> TASK DATA:

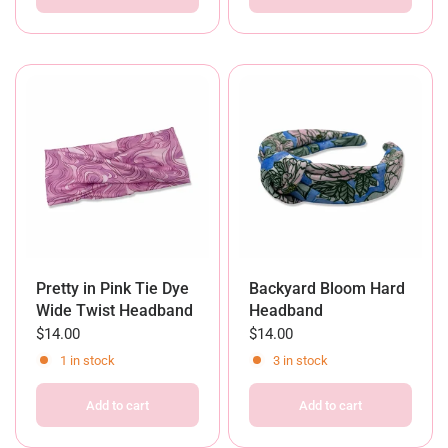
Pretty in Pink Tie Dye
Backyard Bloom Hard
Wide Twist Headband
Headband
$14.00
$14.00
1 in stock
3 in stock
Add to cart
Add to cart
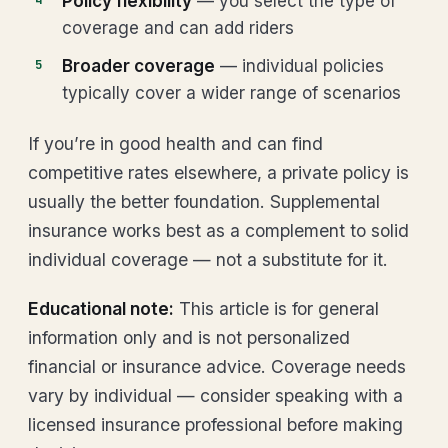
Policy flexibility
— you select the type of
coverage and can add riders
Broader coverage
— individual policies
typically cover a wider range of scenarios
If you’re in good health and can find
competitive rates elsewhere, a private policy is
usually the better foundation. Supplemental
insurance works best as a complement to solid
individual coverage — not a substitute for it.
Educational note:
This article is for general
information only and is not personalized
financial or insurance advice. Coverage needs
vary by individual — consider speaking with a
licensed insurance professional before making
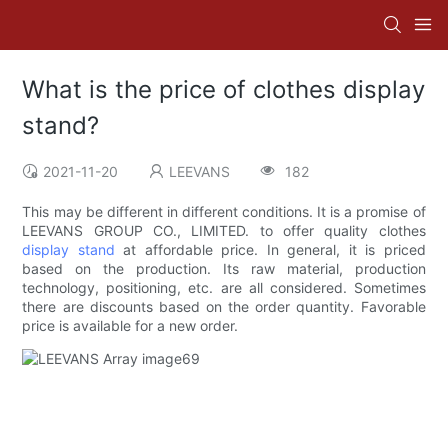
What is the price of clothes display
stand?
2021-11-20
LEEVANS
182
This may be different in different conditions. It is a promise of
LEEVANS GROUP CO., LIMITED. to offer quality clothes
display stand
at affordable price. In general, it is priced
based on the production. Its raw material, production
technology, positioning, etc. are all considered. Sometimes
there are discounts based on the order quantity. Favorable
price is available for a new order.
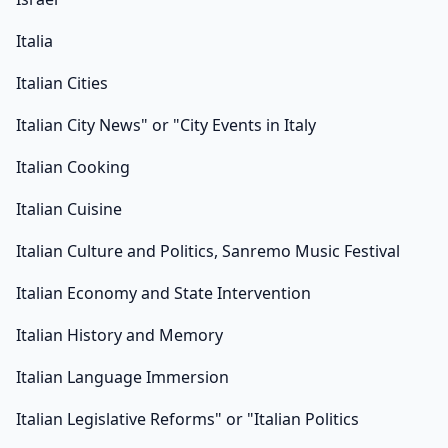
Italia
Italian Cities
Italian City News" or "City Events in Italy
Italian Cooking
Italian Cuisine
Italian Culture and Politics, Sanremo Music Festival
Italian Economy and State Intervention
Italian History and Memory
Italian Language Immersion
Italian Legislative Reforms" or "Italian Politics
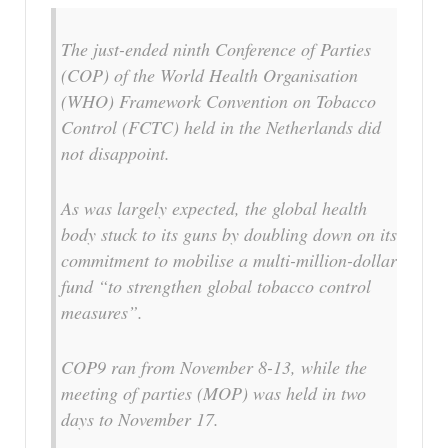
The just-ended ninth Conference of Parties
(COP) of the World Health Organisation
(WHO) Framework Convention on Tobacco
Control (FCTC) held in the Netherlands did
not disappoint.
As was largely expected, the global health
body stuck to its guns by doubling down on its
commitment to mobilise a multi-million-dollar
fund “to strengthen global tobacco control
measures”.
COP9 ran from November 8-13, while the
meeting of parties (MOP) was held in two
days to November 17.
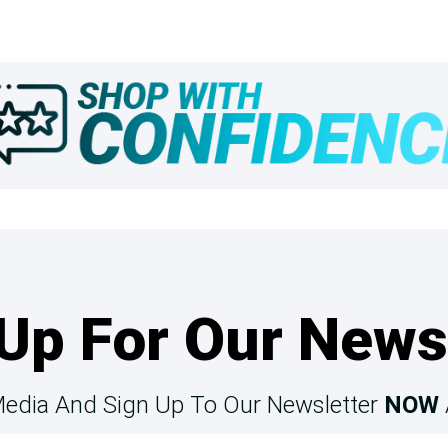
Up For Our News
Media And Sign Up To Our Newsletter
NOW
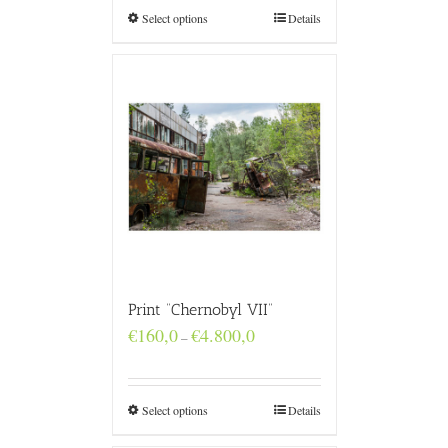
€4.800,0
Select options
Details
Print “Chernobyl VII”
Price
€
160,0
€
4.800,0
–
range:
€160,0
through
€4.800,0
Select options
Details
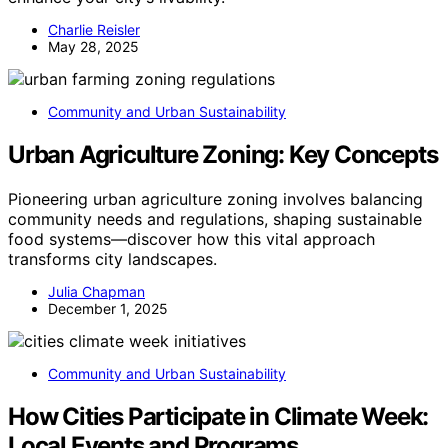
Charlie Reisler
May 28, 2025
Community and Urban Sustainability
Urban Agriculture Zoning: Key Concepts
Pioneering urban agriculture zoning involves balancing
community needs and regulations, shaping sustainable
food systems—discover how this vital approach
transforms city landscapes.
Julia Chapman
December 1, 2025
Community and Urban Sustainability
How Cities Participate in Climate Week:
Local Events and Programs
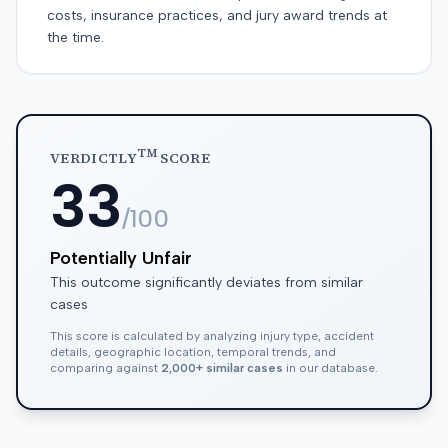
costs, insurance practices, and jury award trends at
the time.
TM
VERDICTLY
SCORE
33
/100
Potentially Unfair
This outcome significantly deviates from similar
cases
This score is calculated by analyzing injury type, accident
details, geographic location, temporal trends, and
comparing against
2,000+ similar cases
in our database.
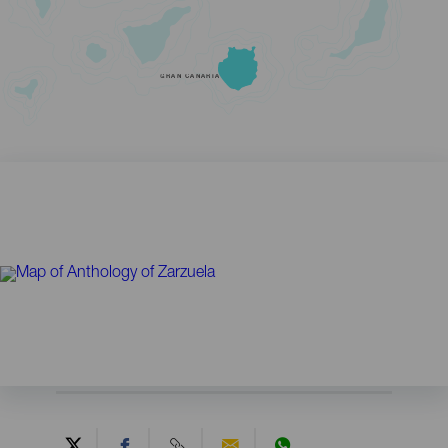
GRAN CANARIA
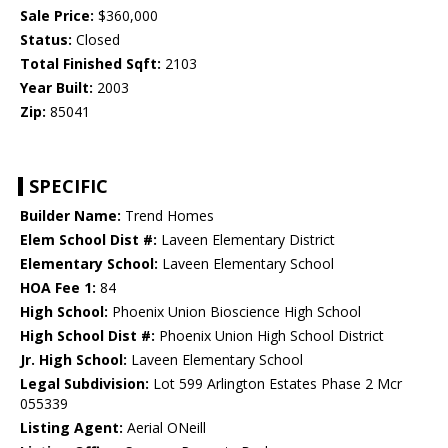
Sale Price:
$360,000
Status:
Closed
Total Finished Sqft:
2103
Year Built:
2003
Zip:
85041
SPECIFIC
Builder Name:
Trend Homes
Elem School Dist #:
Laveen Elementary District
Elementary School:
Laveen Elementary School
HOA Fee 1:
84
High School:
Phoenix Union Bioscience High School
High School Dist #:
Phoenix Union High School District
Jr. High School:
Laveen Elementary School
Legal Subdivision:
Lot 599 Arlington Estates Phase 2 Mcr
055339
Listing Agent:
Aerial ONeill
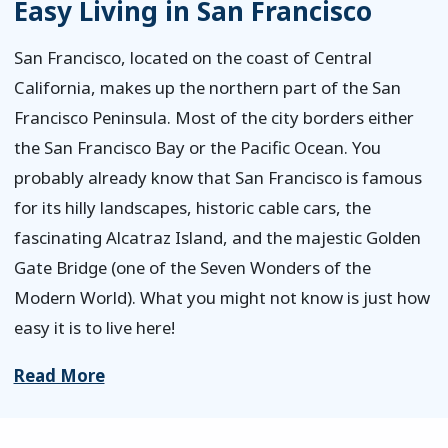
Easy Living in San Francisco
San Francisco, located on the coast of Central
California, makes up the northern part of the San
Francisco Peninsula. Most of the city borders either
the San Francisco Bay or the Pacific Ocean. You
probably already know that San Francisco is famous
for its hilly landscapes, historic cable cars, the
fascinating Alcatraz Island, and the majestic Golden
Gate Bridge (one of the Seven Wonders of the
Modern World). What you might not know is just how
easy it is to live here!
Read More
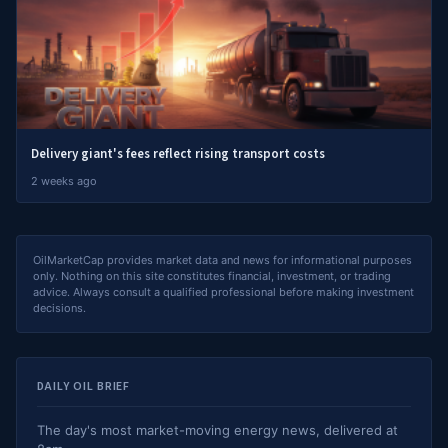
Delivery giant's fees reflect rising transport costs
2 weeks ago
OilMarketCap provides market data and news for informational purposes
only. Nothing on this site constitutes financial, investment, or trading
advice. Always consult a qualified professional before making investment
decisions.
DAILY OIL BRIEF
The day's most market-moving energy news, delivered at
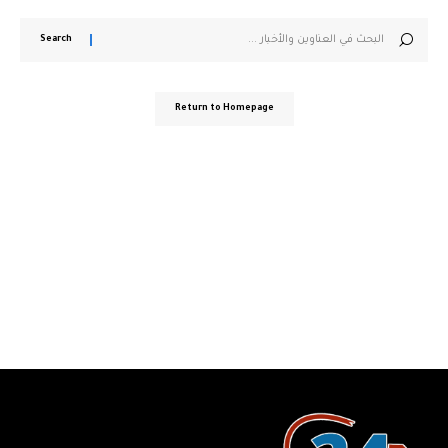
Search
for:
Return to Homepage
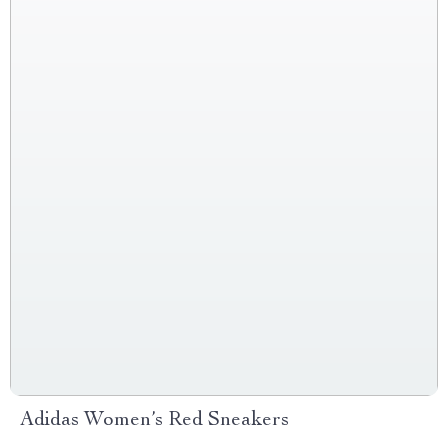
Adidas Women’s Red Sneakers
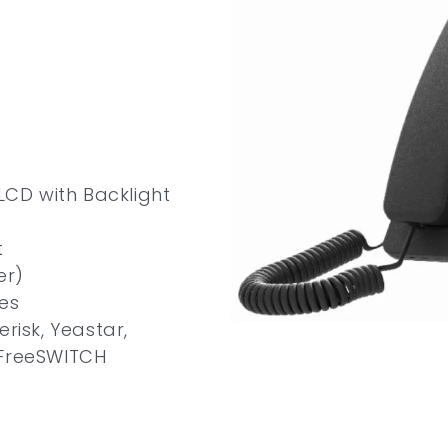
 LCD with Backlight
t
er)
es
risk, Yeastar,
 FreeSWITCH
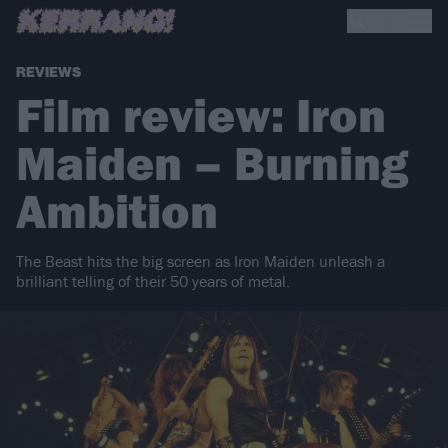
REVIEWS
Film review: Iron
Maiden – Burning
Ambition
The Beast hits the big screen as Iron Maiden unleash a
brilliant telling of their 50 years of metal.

> TASK BRIEF: Copy out every line of the listing that includes the string "LEEVANS".

> PROBLEM SOLUTION:
LEEVANS
LEEVANS GROUP CO., LIMITED. to offer quality clothes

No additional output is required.